They tarred over the playground of Washington Elementary. I have the scars on my knees to prove it. 

Back by the swings there were two horizontal poles. I’m guessing they used to hold the planks of wood to form teeter-totters. Maybe they thought the teeter totters were too dangerous, so they removed them. But that didn’t stop us.

I don’t know who thought of it first, but we all did it. If you wrapped one leg over the top of the pole, grabbed it with your arms underneath, forming a circle around the pole, then kicked the other leg from underneath you, you could spin around the pole like a human hula hoop. When it worked, it was glorious. Dizzying. Exhilarating.

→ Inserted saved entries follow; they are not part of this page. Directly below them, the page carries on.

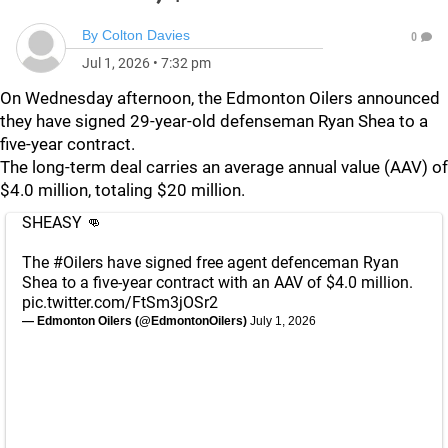
By
Colton Davies
0
Jul 1, 2026
•
7:32 pm
On Wednesday afternoon, the Edmonton Oilers announced
they have signed 29-year-old defenseman Ryan Shea to a
five-year contract.
The long-term deal carries an average annual value (AAV) of
$4.0 million, totaling $20 million.
SHEASY 👊
The
#Oilers
have signed free agent defenceman Ryan
Shea to a five-year contract with an AAV of $4.0 million.
pic.twitter.com/FtSm3jOSr2
— Edmonton Oilers (@EdmontonOilers)
July 1, 2026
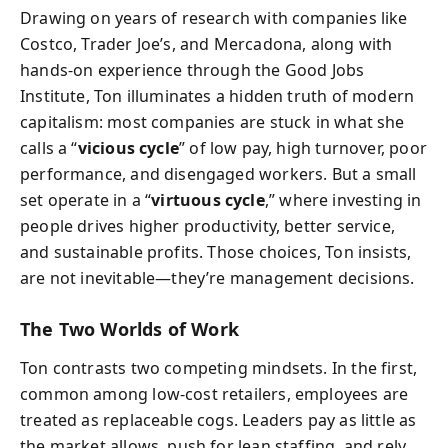
Drawing on years of research with companies like
Costco, Trader Joe’s, and Mercadona, along with
hands-on experience through the Good Jobs
Institute, Ton illuminates a hidden truth of modern
capitalism: most companies are stuck in what she
calls a “
vicious cycle
” of low pay, high turnover, poor
performance, and disengaged workers. But a small
set operate in a “
virtuous cycle
,” where investing in
people drives higher productivity, better service,
and sustainable profits. Those choices, Ton insists,
are not inevitable—they’re management decisions.
The Two Worlds of Work
Ton contrasts two competing mindsets. In the first,
common among low-cost retailers, employees are
treated as replaceable cogs. Leaders pay as little as
the market allows, push for lean staffing, and rely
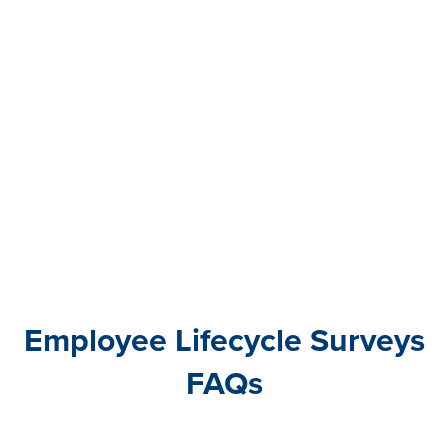
have a really solid pulse into the voice of
our associates.”
Olivia Kirchman
HR Business Partner
at Seacoast Bank
Employee Lifecycle Surveys
FAQs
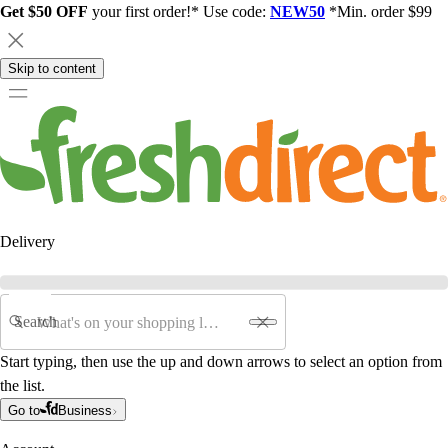
Get $50 OFF
your first order!* Use code:
NEW50
*Min. order $99
Skip to content
Delivery
Search
Start typing, then use the up and down arrows to select an option from
the list.
Go to
Business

But when it didn’t…

My sweaty hands slipped from my leg and I landed hard against the pavement — so hard, the very breath that carried me, fled faster than any spinning hoop, fled from my body and flattened me against the tar. No air could get it. I panicked. So panicked I couldn’t even cry out. The weight of it all, against my chest. It seemed too much to bear. It was Shari, or Jan, or maybe even Cindy, one of them said, just wait, it will come back. The air will come back. They gathered around me. The air they breathed found its way to me. We had each other. Even then. And stronger I ran, lifted with the knowledge of having survived. It still carries me. Carries us. Stronger. Together.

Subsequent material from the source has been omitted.